(Beginning of Provided records)

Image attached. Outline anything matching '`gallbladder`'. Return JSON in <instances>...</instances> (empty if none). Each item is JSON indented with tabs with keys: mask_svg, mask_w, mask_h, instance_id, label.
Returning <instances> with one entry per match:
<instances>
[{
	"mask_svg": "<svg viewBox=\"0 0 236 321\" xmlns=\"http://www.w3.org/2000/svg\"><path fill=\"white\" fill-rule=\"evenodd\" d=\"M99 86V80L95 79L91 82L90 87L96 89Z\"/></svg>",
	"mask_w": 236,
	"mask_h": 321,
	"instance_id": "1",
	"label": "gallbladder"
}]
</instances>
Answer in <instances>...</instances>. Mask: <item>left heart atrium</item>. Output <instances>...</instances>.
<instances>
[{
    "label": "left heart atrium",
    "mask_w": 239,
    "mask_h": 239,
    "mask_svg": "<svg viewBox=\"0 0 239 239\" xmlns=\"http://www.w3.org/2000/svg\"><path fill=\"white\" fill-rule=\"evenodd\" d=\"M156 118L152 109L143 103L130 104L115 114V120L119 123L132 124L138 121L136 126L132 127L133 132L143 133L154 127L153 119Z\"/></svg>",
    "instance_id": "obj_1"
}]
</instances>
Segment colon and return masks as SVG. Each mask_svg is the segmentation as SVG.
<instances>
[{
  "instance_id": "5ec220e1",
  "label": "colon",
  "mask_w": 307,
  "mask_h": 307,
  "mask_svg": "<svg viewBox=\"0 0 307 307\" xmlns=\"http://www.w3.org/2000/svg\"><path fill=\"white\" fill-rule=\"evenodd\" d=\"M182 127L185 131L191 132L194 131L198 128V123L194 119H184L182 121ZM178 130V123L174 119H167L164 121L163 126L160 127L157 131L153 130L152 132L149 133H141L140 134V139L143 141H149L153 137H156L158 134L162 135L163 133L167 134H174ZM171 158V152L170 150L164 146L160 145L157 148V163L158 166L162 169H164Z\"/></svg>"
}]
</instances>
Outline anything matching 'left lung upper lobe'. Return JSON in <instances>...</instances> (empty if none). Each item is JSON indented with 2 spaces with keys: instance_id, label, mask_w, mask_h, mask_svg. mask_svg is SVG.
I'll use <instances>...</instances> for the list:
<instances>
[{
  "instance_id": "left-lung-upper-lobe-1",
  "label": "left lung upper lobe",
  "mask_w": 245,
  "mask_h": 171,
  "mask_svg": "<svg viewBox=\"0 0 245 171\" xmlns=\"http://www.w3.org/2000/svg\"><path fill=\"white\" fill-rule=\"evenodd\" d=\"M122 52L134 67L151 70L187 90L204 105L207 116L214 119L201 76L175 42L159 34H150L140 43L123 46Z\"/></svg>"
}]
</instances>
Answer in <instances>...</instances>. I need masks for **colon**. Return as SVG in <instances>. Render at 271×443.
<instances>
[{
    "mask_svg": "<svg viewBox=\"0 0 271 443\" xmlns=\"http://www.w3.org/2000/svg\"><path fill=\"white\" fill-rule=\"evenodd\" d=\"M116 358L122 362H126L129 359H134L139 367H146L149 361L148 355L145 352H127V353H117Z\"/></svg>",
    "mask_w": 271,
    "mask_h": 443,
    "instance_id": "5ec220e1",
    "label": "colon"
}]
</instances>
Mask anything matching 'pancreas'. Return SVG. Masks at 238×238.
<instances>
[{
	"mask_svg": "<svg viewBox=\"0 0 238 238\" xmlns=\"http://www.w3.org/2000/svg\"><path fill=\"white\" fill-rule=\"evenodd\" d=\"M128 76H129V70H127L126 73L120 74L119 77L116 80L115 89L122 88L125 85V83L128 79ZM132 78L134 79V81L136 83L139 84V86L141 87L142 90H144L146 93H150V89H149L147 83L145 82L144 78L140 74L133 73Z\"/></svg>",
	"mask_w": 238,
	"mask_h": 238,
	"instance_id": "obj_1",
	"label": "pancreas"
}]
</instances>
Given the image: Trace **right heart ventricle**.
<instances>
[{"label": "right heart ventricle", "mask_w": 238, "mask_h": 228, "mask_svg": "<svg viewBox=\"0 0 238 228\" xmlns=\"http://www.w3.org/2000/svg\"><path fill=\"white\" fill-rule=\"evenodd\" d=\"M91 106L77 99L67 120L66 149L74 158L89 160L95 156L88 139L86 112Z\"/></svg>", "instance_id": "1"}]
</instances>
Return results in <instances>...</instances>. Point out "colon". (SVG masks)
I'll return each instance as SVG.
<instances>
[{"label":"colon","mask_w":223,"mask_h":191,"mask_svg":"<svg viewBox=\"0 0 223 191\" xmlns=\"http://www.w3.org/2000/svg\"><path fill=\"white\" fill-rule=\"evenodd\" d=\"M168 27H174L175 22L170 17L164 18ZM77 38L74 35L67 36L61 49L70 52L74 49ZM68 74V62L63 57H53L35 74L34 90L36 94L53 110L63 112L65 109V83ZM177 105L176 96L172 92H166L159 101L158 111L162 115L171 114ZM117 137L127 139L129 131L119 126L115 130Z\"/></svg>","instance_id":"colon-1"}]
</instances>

(End of Provided records)

Instructions for the task :: With the line containing "Given the image: Trace" as the start, transcribe each line through the end of the listing above, exactly and only.

Output below ::
Given the image: Trace **right heart ventricle**.
<instances>
[{"label": "right heart ventricle", "mask_w": 238, "mask_h": 228, "mask_svg": "<svg viewBox=\"0 0 238 228\" xmlns=\"http://www.w3.org/2000/svg\"><path fill=\"white\" fill-rule=\"evenodd\" d=\"M91 106L77 99L67 120L66 149L74 158L89 160L95 156L88 139L86 112Z\"/></svg>", "instance_id": "1"}]
</instances>
Return results in <instances>...</instances>. Point out "colon". (SVG masks)
I'll return each instance as SVG.
<instances>
[{"label":"colon","mask_w":223,"mask_h":191,"mask_svg":"<svg viewBox=\"0 0 223 191\" xmlns=\"http://www.w3.org/2000/svg\"><path fill=\"white\" fill-rule=\"evenodd\" d=\"M168 27H174L175 22L170 17L164 18ZM77 38L74 35L67 36L61 49L70 52L74 49ZM68 74V62L63 57H53L35 74L34 90L36 94L53 110L63 112L65 109V83ZM177 105L176 96L172 92H166L159 101L158 111L162 115L171 114ZM117 137L127 139L129 131L119 126L115 130Z\"/></svg>","instance_id":"colon-1"}]
</instances>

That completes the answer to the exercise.